ME4ME wrote:pciarro wrote:
And new specs of fuel and rear suspension.
Should make them fastest on the grid. If true. If tyre issues are fixed. Probably not.
Well it also depends on what other teams do.
Still, power unit development trends do seem to be echoed in this formula, with Ferrari and Renault just one and two years behind Mercedes respectively: Ferrari are now at the point of making a token free reliability upgrade in Canada to fix a problem that has not allowed them to extract the maximum from their PU (just like Mercedes last year ); Renault have increased resource having not initially invested sufficiently and are now making big strides via fixes to initial fundamental flaws (just like Ferrari last year).
Whether or not one manufacturer can bridge the year's worth of 'gap', I am not sure (until next year when everyone can essentially start again if they want), but learnings from others seem to mean the relative differences on package performance is decreasing each year.

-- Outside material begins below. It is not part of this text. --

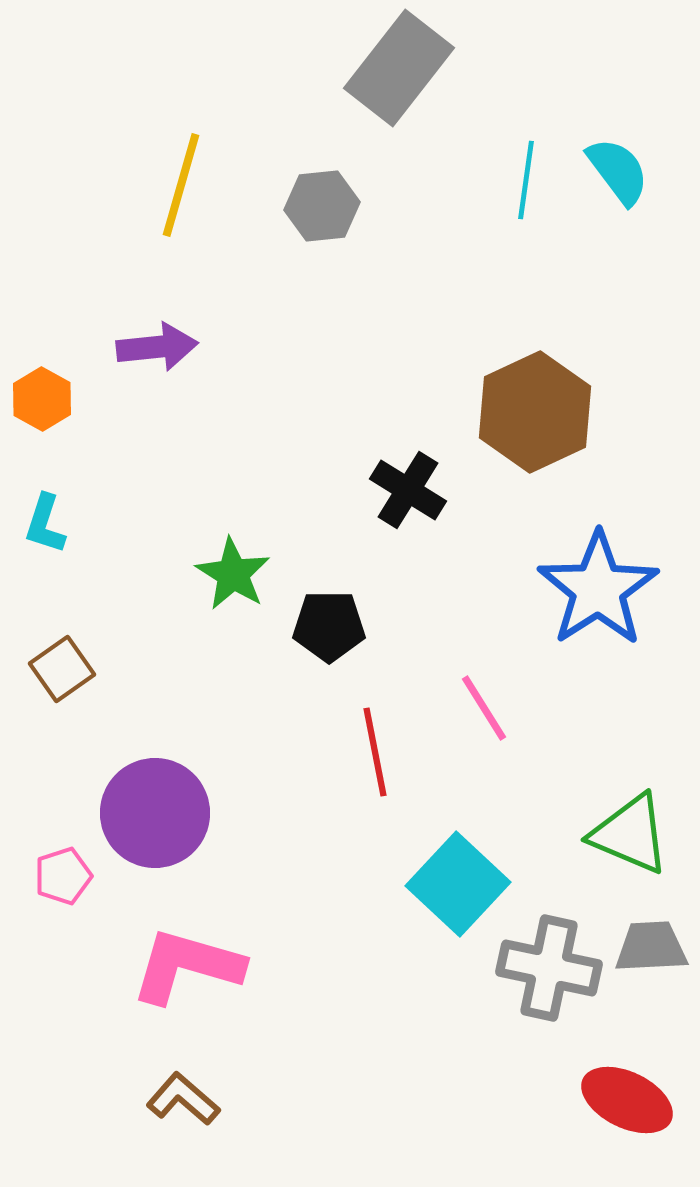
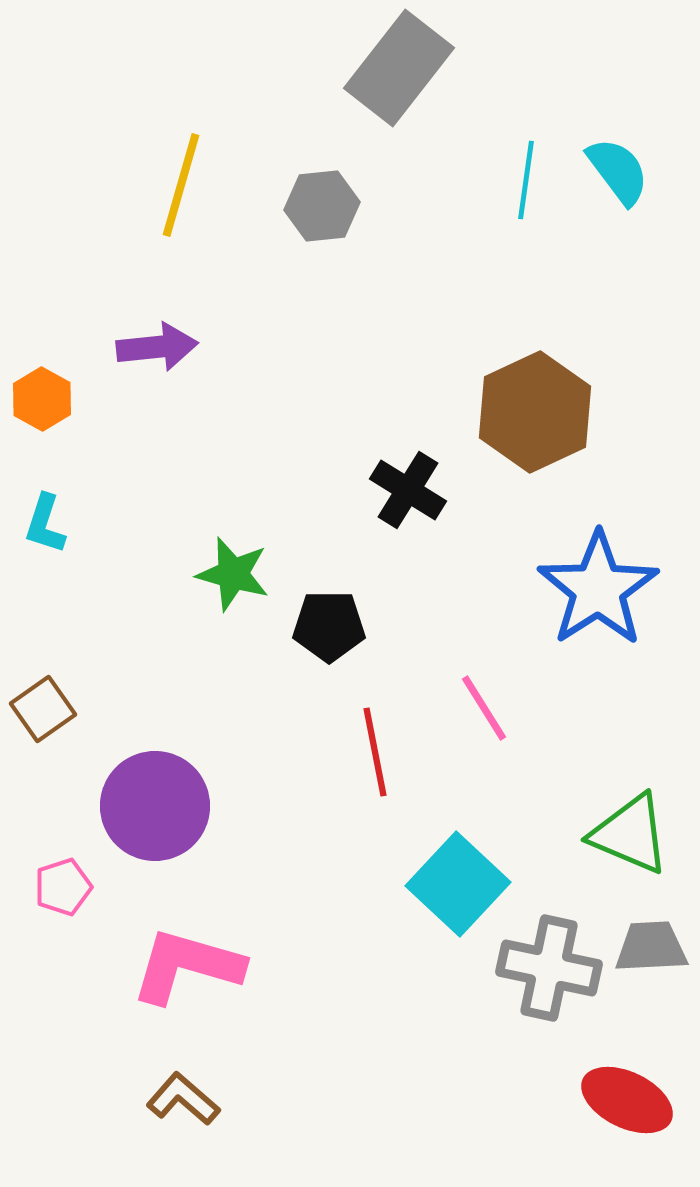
green star: rotated 16 degrees counterclockwise
brown square: moved 19 px left, 40 px down
purple circle: moved 7 px up
pink pentagon: moved 11 px down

Subjectively, I still think the Ferrari package shows plenty of potential but has a tyre usage issue which has contrived with other things to limit positive results (with wins in Australia and Spain we might think differently); but a slightly deeper dive into practice and race pace shows the pace is reasonably strong even without the turbo fix. With it, and having actually closed to the leader in recent races, I'd suggest there is still reason to believe the season could be worthwhile.